Exercise objective » Write out nothing but the lines from the first line of the entries below through the line with "Local And Landscape Scale Factors"; no pictures go in.

Supplied entries »
------------
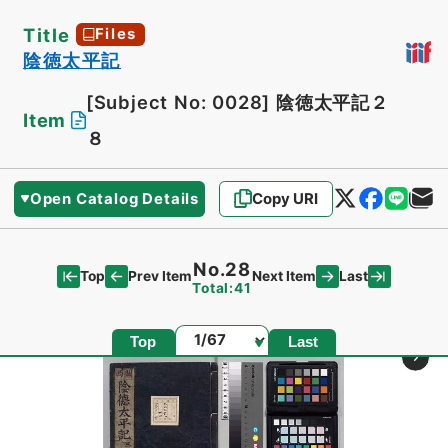
Title
Files
陰徳太平記
[Subject No: 0028]
陰徳太平記２
Item
８
Open Catalog Details
Copy URI
No.28
Top
Last
Prev Item
Next Item
Total:41
Page
Top
Last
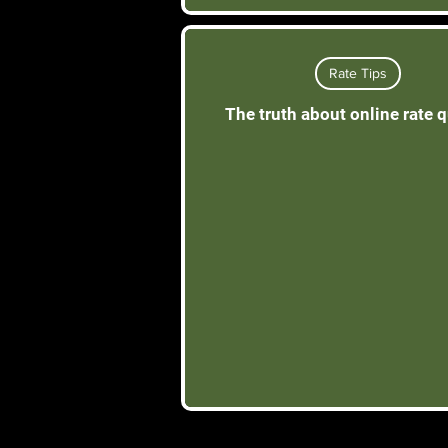
Rate Tips
The truth about online rate 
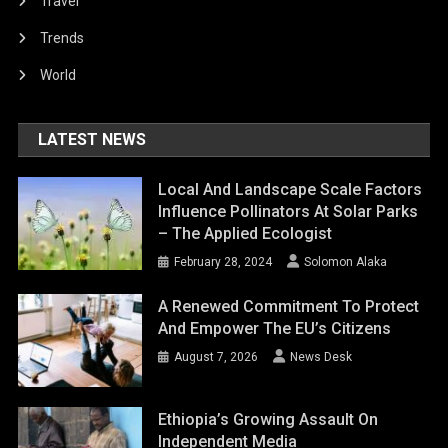
Travel
Trends
World
LATEST NEWS
Local And Landscape Scale Factors
Influence Pollinators At Solar Parks
– The Applied Ecologist
February 28, 2024
Solomon Alaka
A Renewed Commitment To Protect
And Empower The EU’s Citizens
August 7, 2026
News Desk
Ethiopia’s Growing Assault On
Independent Media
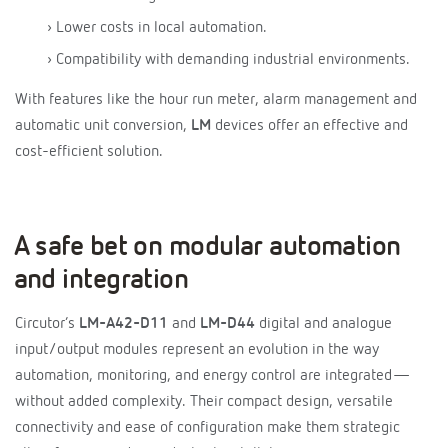
› Lower costs in local automation.
› Compatibility with demanding industrial environments.
With features like the hour run meter, alarm management and
automatic unit conversion,
LM
devices offer an effective and
cost-efficient solution.
A safe bet on modular automation
and integration
Circutor’s
LM-A42-D11
and
LM-D44
digital and analogue
input/output modules represent an evolution in the way
automation, monitoring, and energy control are integrated—
without added complexity. Their compact design, versatile
connectivity and ease of configuration make them strategic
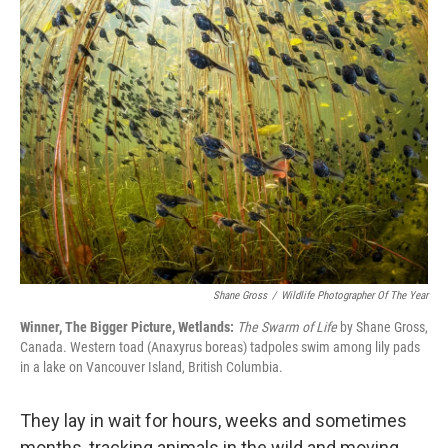
t
k
i
t
e
l
e
d
r
I
n
Shane Gross
/
Wildlife Photographer Of The Year
Winner, The Bigger Picture, Wetlands:
The Swarm of Life
by Shane Gross,
Canada. Western toad (Anaxyrus boreas) tadpoles swim among lily pads
in a lake on Vancouver Island, British Columbia.
They lay in wait for hours, weeks and sometimes
months, tracking animals in the wild and moving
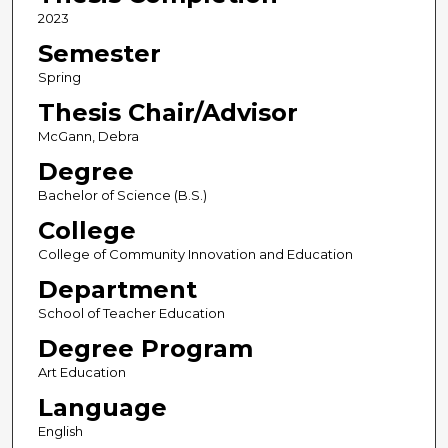
2023
Semester
Spring
Thesis Chair/Advisor
McGann, Debra
Degree
Bachelor of Science (B.S.)
College
College of Community Innovation and Education
Department
School of Teacher Education
Degree Program
Art Education
Language
English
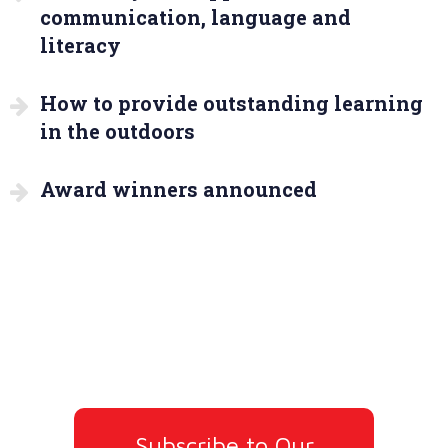
communication, language and
literacy
How to provide outstanding learning
in the outdoors
Award winners announced
Subscribe to Our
------------
Exercise output »
Title
Files
陰徳太平記
[Subject No: 0028]
陰徳太平記２
Item
８
Open Catalog Details
Copy URI
No.28
Top
Last
Prev Item
Next Item
Total:41
Page
Top
Last
Rate Tips
The truth about online rate 
Travel
Trends
World
LATEST NEWS
Local And Landscape Scale Factors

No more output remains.